How We Give

How we give is even more important than what we give. We, myself included, too often forget the actual definition of the word give. That definition says that to give means to “freely transfer the possession of something to someone.”

The key word there is “freely.” To me that means to expect nothing in return. Absolutely nothing.

That’s a lot harder to do than it sounds. You may think differently. You may think that you always give without expecting anything in return. But then you don’t send a holiday card to someone next year because they didn’t send you one this year.

Maybe you make a mental note of the value of the graduation gift your son or daughter received from one of your close friends. That determines the approximate value of the gift you’ll give to the kids of that friend.

In cases like that you’re not “freely” giving. You’re making a trade. Your “giving nature” is impacted by what you receive in return.

But maybe you don’t expect anything in return. Except for a bit of recognition or attention for your generous nature. If you expect to be recognized as a giver then you’re expecting something in return.

If you’re expecting something in return it’s not truly giving. Whatever you’ve given it’s certainly not “freely transferred.”

Here’s a little test for you. Do something extra for someone today. Do not let them or anyone else know you did it for them. If you’re like most people, including me, you’ll find the first half of that test far easier to accomplish than the second part. That’s because we have egos and those egos need to be fed. They are hungry little critters.

Give and then forget about it. Give and expect a healthy dose of INGRATITUDE in return. When no one acknowledges your giving then give some more.

If you’re giving solely for the purpose of giving you’ll have no problem with that. If you’re giving with the hope or intent of getting something, anything, in return then you’ll stop giving before long.

I love to think of myself as a giving person but I hate to think of myself as being taken advantage of. It seems to me as if those two thoughts are in conflict with each other.

That conflict prevents me from giving all that I could.

I’ve always heard that people who can forgive and forget have a happy life. I suspect that people who give and forget have an even happier life. So I’m going to try that. I’m guessing it won’t be easy but most things worth doing are not easy to do.

Care to join me?

Are You Keeping Score?

Every year in the United States millions of Christmas Cards are sent through the mail. My mom used to send a ton of them. Each year she would keep track of who she sent cards to and who she received cards from. 


I asked her once why she kept track of who we were receiving cards from and she said it was so she would know who to send cards to the next year. I guess I assumed we just sent the cards to our family and friends but it turns out that was only half true. The whole truth was that we sent cards to family and friends who sent cards to us. 


My dear mom was keeping score. 


Dale Carnegie said, “If you do something for someone else never remember. If someone else does something for you, never forget.” 


His point was pretty simple, don’t keep score!

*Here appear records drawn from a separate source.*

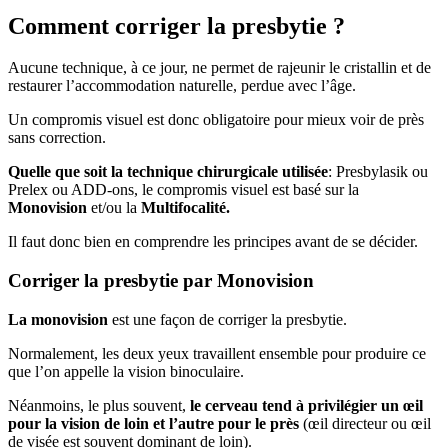
Comment corriger la presbytie ?
Aucune technique, à ce jour, ne permet de rajeunir le cristallin et de
restaurer l’accommodation naturelle, perdue avec l’âge.
Un compromis visuel est donc obligatoire pour mieux voir de près
sans correction.
Quelle que soit la technique chirurgicale utilisée
: Presbylasik ou
Prelex ou ADD-ons, le compromis visuel est basé sur la
Monovision
et/ou la
Multifocalité.
Il faut donc bien en comprendre les principes avant de se décider.
Corriger la presbytie par Monovision
La monovision
est une façon de corriger la presbytie.
Normalement, les deux yeux travaillent ensemble pour produire ce
que l’on appelle la vision binoculaire.
Néanmoins, le plus souvent,
le cerveau tend à privilégier un œil
pour la vision de loin et l’autre pour le près
(œil directeur ou œil
de visée est souvent dominant de loin).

If you’re giving a gift with the expectation of receiving one in return then you’re not actually “giving” a gift, you’re making a trade. If you do a favor for someone for the sole purpose of eventually receiving a favor in return then that is not a favor, that’s a barter. 


I could write a lot more on this topic but I don’t need to because someone else already did. 


To me, the bible on pure giving was written nearly ten years ago by Bob Burg and John David Mann when they wrote The Go-Giver. It is a truly amazing book, really a life-changing book if you’ll give it a chance. 


It’s a quick read, it’s a great read, it’s an impactful read, it’s a must read. Few books provide a message with the staying power of The Go-Giver and I’ve never met anyone who read it that didn’t agree. 


Now, just so you know, this is about as far away from a paid endorsement as you can get, in fact, the authors have no idea I’m writing this. I just believe this book can help you. That’s all that’s in it for me.


If you give only to get then you’ll likely never feel that you get what you deserve. It is by giving without expecting a return that we receive far more than we could ever expect. 

Don’t keep score, just give. Give freely, give purely, and you will discover that you’ve been receiving all along.